§ Exercise directions
Once you have read the records below, report how many lines contain the word "nossa", and give nothing besides that number.
[Provided material — start]
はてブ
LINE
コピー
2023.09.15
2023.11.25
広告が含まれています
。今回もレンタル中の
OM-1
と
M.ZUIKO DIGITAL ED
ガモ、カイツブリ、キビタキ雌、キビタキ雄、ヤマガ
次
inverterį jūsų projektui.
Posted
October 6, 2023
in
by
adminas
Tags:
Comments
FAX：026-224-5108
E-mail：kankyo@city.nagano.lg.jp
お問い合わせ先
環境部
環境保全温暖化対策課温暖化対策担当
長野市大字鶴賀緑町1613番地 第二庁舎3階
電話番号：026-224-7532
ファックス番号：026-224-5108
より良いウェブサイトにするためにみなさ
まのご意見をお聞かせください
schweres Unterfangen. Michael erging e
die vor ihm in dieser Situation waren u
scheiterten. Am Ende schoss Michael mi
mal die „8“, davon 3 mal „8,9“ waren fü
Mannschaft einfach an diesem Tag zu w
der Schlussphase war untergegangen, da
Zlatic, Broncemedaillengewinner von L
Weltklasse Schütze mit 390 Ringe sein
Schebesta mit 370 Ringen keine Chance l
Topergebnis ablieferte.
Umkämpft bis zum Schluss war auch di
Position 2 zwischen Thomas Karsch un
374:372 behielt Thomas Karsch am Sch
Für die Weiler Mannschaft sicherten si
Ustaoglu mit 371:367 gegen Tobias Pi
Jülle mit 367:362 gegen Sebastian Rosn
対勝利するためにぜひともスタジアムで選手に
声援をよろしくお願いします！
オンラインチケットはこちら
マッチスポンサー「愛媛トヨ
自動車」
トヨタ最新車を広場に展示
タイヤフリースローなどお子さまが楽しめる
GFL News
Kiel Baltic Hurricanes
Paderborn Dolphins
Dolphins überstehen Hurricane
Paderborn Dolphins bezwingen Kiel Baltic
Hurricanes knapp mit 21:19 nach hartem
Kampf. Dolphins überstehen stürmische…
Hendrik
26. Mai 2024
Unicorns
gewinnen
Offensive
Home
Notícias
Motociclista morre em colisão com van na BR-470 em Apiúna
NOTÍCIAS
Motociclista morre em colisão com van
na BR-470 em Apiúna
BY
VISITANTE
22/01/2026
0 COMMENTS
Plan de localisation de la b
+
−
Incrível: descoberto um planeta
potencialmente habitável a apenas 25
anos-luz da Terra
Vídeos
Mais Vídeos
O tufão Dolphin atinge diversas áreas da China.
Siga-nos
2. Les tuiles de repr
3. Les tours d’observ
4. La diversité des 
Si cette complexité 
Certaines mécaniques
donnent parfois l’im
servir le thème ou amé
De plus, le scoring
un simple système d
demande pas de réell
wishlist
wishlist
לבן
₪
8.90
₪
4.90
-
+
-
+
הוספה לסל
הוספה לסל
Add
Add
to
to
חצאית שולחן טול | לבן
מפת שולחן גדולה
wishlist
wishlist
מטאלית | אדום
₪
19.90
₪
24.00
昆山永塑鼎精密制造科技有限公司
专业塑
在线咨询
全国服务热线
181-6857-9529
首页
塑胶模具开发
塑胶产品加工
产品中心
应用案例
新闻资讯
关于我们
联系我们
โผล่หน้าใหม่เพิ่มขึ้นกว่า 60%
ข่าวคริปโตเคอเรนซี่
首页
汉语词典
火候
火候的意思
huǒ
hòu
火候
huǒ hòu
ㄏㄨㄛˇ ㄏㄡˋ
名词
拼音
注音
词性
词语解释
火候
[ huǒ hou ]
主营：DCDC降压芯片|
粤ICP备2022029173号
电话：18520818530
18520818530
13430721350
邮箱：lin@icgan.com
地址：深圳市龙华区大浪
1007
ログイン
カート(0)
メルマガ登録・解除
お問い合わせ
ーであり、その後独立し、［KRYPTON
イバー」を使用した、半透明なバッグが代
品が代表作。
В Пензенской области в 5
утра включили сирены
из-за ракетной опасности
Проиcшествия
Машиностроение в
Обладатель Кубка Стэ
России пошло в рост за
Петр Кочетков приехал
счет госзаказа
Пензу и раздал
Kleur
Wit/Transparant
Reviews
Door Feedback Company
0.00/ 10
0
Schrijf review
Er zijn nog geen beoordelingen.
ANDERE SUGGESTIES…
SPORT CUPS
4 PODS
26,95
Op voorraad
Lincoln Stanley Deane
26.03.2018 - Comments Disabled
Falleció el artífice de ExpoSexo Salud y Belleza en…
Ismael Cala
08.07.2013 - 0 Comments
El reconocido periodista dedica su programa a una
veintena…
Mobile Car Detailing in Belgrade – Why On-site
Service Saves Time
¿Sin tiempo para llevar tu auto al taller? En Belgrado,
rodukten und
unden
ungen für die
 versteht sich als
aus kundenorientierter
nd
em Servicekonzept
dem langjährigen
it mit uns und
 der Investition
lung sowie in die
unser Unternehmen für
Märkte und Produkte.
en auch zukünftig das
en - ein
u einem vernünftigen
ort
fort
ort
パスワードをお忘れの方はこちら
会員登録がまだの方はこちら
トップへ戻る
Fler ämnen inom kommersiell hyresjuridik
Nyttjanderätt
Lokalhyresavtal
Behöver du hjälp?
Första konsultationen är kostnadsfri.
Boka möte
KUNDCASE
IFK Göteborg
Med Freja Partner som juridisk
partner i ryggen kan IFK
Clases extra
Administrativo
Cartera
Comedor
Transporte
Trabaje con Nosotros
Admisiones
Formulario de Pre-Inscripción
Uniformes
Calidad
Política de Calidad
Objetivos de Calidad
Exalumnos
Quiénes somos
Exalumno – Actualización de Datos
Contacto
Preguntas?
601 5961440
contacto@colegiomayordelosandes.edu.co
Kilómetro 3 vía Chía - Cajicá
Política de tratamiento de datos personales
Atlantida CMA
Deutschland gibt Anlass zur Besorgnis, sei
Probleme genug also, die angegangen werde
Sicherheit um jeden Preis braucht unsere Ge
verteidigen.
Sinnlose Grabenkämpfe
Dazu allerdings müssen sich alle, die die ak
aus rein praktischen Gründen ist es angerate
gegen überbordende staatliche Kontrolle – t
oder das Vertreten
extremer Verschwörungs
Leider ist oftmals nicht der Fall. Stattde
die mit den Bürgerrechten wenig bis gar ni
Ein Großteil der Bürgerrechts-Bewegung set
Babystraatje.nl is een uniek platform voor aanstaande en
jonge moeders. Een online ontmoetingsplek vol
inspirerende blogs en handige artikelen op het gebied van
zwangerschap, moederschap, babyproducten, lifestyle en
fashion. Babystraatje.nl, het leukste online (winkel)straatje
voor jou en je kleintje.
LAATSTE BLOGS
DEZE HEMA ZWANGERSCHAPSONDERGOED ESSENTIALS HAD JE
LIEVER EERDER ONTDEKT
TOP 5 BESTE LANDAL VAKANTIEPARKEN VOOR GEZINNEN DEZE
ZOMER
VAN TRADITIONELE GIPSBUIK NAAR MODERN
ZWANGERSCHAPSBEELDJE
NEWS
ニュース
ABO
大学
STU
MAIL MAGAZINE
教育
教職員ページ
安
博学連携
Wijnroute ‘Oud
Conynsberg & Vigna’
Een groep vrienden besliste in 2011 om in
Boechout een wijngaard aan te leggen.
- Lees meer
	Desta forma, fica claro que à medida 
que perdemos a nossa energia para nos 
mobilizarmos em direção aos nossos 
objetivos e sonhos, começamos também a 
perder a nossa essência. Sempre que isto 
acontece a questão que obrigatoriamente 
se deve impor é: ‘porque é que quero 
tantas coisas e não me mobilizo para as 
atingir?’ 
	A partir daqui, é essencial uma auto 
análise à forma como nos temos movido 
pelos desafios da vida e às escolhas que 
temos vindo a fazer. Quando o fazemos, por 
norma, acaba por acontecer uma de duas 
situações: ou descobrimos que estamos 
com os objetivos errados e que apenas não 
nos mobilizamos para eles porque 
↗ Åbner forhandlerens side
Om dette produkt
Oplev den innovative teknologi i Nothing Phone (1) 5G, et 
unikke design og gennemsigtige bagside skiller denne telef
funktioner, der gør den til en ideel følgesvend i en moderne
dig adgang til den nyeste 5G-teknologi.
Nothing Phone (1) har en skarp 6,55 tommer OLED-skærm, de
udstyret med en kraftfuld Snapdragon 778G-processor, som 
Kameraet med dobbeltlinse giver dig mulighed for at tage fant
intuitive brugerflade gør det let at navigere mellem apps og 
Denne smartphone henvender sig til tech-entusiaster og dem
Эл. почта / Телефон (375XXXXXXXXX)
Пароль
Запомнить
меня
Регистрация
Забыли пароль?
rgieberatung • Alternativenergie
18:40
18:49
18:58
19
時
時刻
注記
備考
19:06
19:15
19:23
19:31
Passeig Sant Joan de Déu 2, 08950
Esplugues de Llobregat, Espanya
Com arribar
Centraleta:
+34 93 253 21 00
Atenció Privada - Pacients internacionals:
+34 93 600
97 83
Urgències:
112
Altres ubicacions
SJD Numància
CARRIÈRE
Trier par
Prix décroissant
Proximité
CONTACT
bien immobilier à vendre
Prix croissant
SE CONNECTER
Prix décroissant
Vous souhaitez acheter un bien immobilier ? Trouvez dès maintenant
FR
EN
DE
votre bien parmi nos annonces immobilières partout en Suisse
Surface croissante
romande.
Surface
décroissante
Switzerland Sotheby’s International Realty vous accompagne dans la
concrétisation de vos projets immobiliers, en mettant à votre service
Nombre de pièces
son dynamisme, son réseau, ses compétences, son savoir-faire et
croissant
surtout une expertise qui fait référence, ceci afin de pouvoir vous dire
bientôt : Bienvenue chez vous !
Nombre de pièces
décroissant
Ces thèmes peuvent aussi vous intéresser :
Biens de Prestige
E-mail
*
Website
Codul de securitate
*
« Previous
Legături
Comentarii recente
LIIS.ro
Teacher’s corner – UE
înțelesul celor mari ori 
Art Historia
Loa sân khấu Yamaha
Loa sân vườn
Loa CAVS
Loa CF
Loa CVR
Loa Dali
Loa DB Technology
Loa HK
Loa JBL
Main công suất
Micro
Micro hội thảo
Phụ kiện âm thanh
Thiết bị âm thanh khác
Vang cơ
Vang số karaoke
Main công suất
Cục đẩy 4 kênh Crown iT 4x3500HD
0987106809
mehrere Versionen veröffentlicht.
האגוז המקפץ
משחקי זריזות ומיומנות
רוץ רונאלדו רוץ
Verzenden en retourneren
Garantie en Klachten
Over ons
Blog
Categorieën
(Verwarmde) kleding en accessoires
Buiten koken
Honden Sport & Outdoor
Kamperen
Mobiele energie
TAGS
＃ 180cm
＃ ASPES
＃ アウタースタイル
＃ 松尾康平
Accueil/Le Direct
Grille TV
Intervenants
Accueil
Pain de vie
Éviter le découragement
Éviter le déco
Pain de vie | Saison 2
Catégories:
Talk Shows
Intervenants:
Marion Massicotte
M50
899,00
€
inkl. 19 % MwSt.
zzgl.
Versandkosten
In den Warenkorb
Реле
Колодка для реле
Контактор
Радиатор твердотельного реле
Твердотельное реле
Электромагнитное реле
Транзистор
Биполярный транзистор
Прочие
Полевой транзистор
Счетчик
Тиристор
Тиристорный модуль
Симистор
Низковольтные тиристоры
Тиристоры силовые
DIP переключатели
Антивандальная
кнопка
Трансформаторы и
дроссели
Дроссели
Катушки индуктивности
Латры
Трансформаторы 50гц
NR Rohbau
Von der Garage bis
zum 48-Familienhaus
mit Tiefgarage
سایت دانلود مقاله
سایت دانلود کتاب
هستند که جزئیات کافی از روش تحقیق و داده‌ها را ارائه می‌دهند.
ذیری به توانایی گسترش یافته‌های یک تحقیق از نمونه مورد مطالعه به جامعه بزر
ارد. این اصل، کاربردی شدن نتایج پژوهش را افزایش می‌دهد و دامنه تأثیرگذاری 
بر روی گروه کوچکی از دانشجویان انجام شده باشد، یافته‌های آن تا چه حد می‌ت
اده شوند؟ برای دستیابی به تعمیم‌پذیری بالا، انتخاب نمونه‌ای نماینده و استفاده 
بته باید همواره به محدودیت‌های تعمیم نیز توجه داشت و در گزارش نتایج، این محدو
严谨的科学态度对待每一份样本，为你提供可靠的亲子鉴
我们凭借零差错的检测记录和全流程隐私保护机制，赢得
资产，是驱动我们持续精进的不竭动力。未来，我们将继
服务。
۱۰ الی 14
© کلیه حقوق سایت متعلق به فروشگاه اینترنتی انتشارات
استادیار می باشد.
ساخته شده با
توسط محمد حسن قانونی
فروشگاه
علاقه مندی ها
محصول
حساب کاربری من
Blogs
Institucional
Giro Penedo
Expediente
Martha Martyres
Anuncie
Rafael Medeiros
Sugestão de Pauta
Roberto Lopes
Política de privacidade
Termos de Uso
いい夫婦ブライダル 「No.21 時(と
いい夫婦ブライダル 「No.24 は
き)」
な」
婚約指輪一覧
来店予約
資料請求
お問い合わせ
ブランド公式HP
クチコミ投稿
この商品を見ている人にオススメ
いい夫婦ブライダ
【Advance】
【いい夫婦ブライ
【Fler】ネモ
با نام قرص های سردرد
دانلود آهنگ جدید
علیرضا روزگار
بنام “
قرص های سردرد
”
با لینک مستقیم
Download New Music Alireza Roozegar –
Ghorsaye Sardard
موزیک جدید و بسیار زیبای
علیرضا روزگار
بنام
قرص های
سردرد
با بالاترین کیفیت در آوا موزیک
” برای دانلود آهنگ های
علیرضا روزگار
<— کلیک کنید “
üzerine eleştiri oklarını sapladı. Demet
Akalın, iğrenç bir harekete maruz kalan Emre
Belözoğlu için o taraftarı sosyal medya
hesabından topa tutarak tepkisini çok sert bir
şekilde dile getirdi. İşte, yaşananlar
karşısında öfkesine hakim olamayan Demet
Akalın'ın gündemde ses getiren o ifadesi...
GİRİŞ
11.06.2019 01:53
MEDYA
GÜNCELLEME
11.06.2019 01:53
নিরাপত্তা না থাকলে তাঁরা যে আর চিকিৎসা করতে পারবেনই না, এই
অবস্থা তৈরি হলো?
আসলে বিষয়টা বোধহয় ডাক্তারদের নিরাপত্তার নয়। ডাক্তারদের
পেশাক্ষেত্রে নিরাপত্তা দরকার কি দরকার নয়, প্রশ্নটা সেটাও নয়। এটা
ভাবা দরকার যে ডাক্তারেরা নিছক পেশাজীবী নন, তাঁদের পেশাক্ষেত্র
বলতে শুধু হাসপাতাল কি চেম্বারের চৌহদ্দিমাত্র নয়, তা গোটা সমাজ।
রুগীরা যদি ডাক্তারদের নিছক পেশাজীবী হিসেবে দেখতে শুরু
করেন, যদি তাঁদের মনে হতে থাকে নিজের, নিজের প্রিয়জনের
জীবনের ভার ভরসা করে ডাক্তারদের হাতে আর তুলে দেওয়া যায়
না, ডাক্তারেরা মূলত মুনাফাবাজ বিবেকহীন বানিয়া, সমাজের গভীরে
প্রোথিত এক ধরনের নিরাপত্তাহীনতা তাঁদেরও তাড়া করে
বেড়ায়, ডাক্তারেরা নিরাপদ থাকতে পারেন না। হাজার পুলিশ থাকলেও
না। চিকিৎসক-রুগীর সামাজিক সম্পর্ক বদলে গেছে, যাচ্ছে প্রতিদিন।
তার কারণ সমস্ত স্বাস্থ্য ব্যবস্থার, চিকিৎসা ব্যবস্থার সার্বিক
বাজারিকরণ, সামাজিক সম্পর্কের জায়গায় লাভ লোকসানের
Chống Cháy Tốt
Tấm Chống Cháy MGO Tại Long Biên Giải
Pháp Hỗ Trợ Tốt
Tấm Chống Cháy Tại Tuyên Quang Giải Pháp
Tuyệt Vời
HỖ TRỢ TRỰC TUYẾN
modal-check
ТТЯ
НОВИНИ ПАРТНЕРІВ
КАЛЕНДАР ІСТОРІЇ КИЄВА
[Provided material — finish]
§ Response below
2